_INSTRUCTIONS FOR THE TASK_
Please reproduce the data exactly and omit the pictures.

[RECORDS PROVIDED]

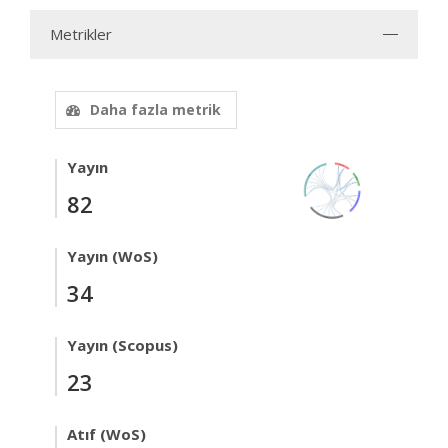
Metrikler
Daha fazla metrik
Yayın
82
Yayın (WoS)
34
Yayın (Scopus)
23
Atıf (WoS)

[/RECORDS PROVIDED]

_ANSWER BOX_
Metrikler
Daha fazla metrik
Yayın
82
Yayın (WoS)
34
Yayın (Scopus)
23
Atıf (WoS)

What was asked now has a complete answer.